Poèmes

Si

Si quand autour de toi tous perdent la tête,
Toi tu peux rester libre et leur tenir tête ;
Si tu peux croire en toi quand tous doutent de toi,
Mais entendre ces doutes pour éclairer tes choix ;
Si tu sais patienter autant que nécessaire…
Si accablé de mensonges tu refuses de mentir ;
Si ébranlé par la haine tu refuses de haïr ;
Si tu sais être bon sans cesser d’être ferme ;
Si tu sais être sage sans devenir terne : 

Si tu sais rêver sans n’être qu’un rêveur ;
Si tu peux penser sans n’être qu’un penseur ;
Si tu sais accueillir le succès et l’échec,
Et aux deux imposteurs réserver la même fête ;
Si tu peux supporter d’entendre tes propos
Tordus par des escrocs pour mieux duper des sots ;
Si tu peux voir détruit l’ouvrage de ta vie,
Et te mettre à rebâtir avec des débris : 

Si tu peux amasser ce que tu as gagné,
Et le remettre en jeu sur un seul coup de dés,
Sans un soupir tout perdre et tout recommencer ;
Si tu sais maîtriser ton cœur, tes nerfs, ton corps,
Et quand ils t’ont lâché les faire servir encore,
Et quand il n’y a plus rien en toi, tenir,
Écouter la volonté seule qui crie : « Tenir ! » 

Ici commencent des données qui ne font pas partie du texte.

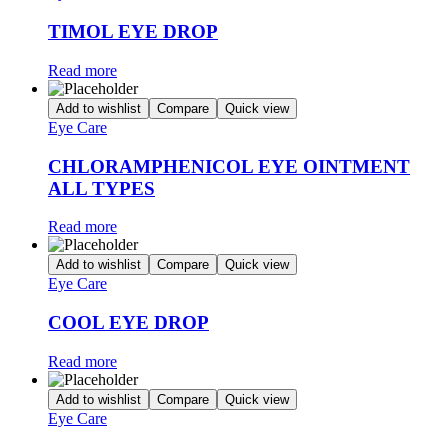
TIMOL EYE DROP
Read more
Add to wishlist
Compare
Quick view
Eye Care
CHLORAMPHENICOL EYE OINTMENT
ALL TYPES
Read more
Add to wishlist
Compare
Quick view
Eye Care
COOL EYE DROP
Read more
Add to wishlist
Compare
Quick view
Eye Care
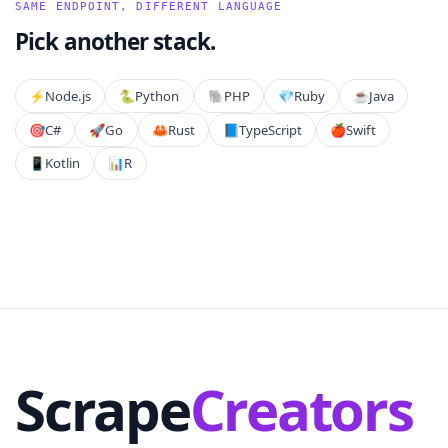
SAME ENDPOINT, DIFFERENT LANGUAGE
Pick another stack.
⚡️
Node.js
🐍
Python
🐘
PHP
💎
Ruby
☕
Java
🎯
C#
🚀
Go
🦀
Rust
📘
TypeScript
🍎
Swift
📱
Kotlin
📊
R
Scrape
Creators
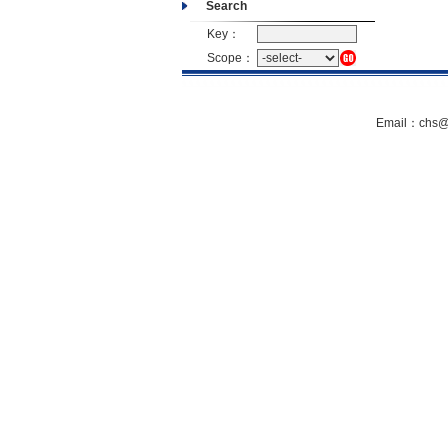
Search
Key：
Scope：
Email：chs@s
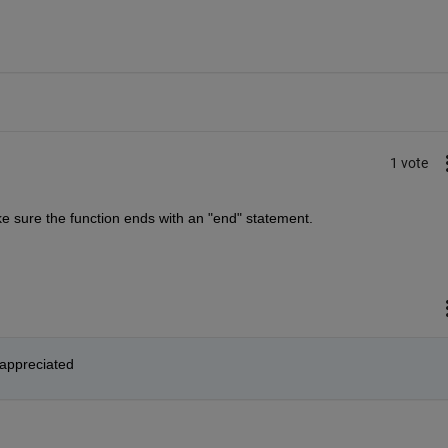
1 vote
make sure the function ends with an "end" statement.
 appreciated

Si tu sais rester noble dans l’indigence ;
Si tu sais rester humble dans l’opulence ;
Si ennemi ni ami ne peut t’ébranler ;
Si pour toi chacun compte sans qu’aucun ne compte trop ;
Si dans cette vie, minute vite écoulée,
Tu fais soixante pas sur un chemin qui vaut : 

Alors t’appartiendront la Terre les jours les ans,
Mieux – tu mériteras le nom d’Humain, mon enfant ! 

Rudyard Kipling (Traduction de Karim Mahmoud-Vintam)

Ma bohème

Je m’en allais, les poings dans mes poches crevées ;
Mon paletot aussi devenait idéal ;
J’allais sous le ciel, Muse ! et j’étais ton féal ;
Oh ! là ! là ! que d’amours splendides j’ai rêvées ! 

Mon unique culotte avait un large trou.
– Petit-Poucet rêveur, j’égrenais dans ma course
Des rimes. Mon auberge était à la Grande-Ourse.
– Mes étoiles au ciel avaient un doux frou-frou 

Et je les écoutais, assis au bord des routes,
Ces bons soirs de septembre où je sentais des gouttes
De rosée à mon front, comme un vin de vigueur ; 

Où, rimant au milieu des ombres fantastiques,
Comme des lyres, je tirais les élastiques
De mes souliers blessés, un pied près de mon coeur ! 

Arthur Rimbaud, Cahier de Douai (1870)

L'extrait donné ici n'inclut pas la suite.